_DATA_.

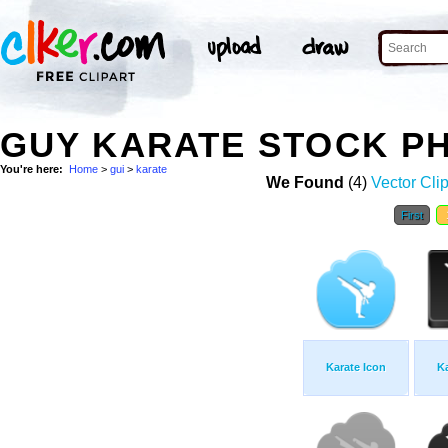
GUY KARATE STOCK P
You're here:
Home
>
gui
>
karate
We Found
(4)
Vector Clip
First
Karate Icon
Ka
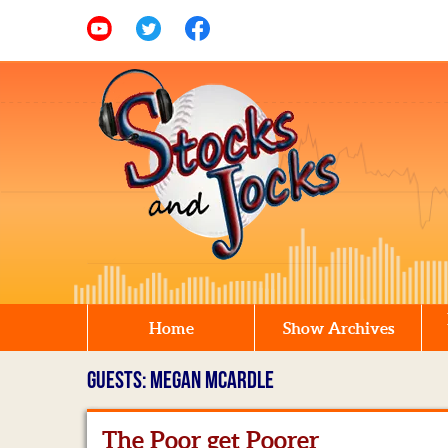
Home
Show Archives
GUESTS: MEGAN MCARDLE
The Poor get Poorer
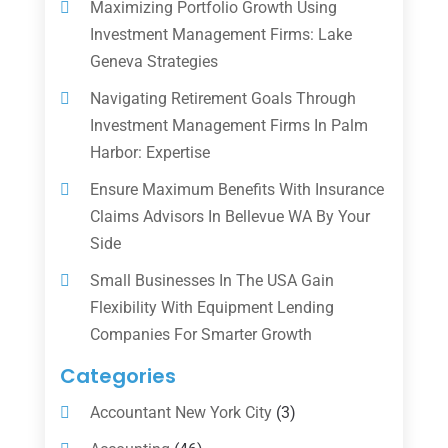
Maximizing Portfolio Growth Using
Investment Management Firms: Lake
Geneva Strategies
Navigating Retirement Goals Through
Investment Management Firms In Palm
Harbor: Expertise
Ensure Maximum Benefits With Insurance
Claims Advisors In Bellevue WA By Your
Side
Small Businesses In The USA Gain
Flexibility With Equipment Lending
Companies For Smarter Growth
Categories
Accountant New York City
(3)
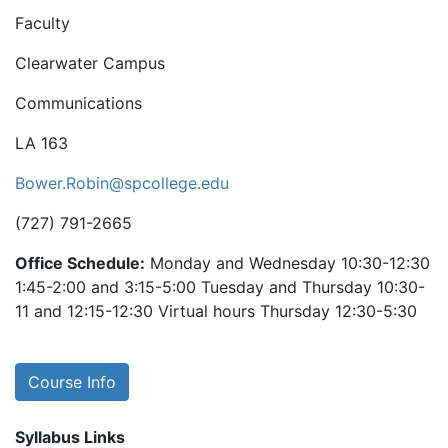
Faculty
Clearwater Campus
Communications
LA 163
Bower.Robin@spcollege.edu
(727) 791-2665
Office Schedule:
Monday and Wednesday 10:30-12:30
1:45-2:00 and 3:15-5:00 Tuesday and Thursday 10:30-
11 and 12:15-12:30 Virtual hours Thursday 12:30-5:30
Course Info
Syllabus Links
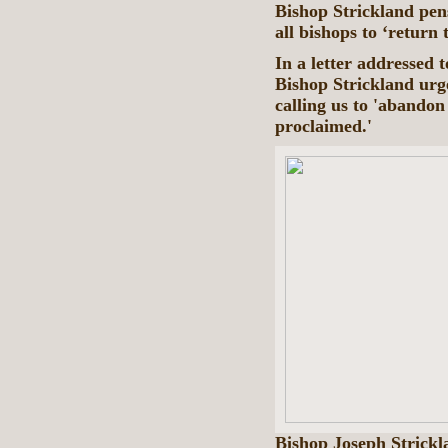
Bishop Strickland pens
all bishops to ‘return 
In a letter addressed 
Bishop Strickland urge
calling us to 'abandon
proclaimed.'
Bishop Joseph Strickl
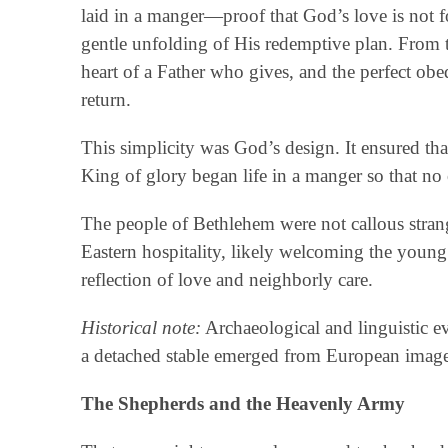
laid in a manger—proof that God’s love is not fo
gentle unfolding of His redemptive plan. From th
heart of a Father who gives, and the perfect ob
return.
This simplicity was God’s design. It ensured th
King of glory began life in a manger so that no
The people of Bethlehem were not callous strang
Eastern hospitality, likely welcoming the young
reflection of love and neighborly care.
Historical note:
Archaeological and linguistic e
a detached stable emerged from European imagery 
The Shepherds and the Heavenly Army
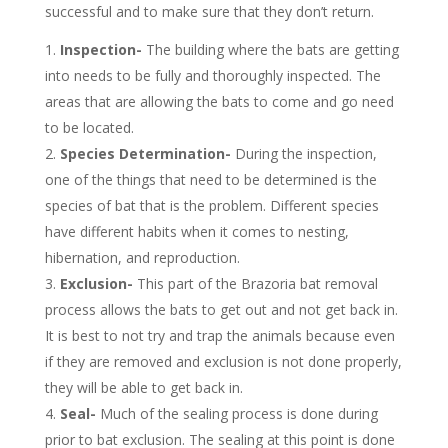
successful and to make sure that they don’t return.
Inspection-
The building where the bats are getting
into needs to be fully and thoroughly inspected. The
areas that are allowing the bats to come and go need
to be located.
Species Determination-
During the inspection,
one of the things that need to be determined is the
species of bat that is the problem. Different species
have different habits when it comes to nesting,
hibernation, and reproduction.
Exclusion-
This part of the Brazoria bat removal
process allows the bats to get out and not get back in.
It is best to not try and trap the animals because even
if they are removed and exclusion is not done properly,
they will be able to get back in.
Seal-
Much of the sealing process is done during
prior to bat exclusion. The sealing at this point is done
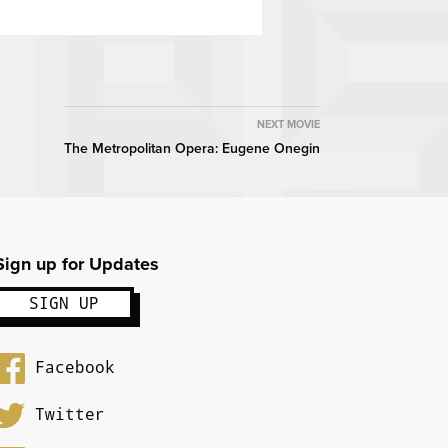
NEXT MOVIE
The Metropolitan Opera: Eugene Onegin
Sign up for Updates
Facebook
Twitter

_EXERCISE DIRECTIONS_. Of all the entries above, repeat only the lines from the line that has "successful and to" to the line that has "one of the things", both lines included, exactly.

_RESPONSE FOR THIS EXERCISE_.
successful and to make sure that they don’t return.
Inspection-
The building where the bats are getting
into needs to be fully and thoroughly inspected. The
areas that are allowing the bats to come and go need
to be located.
Species Determination-
During the inspection,
one of the things that need to be determined is the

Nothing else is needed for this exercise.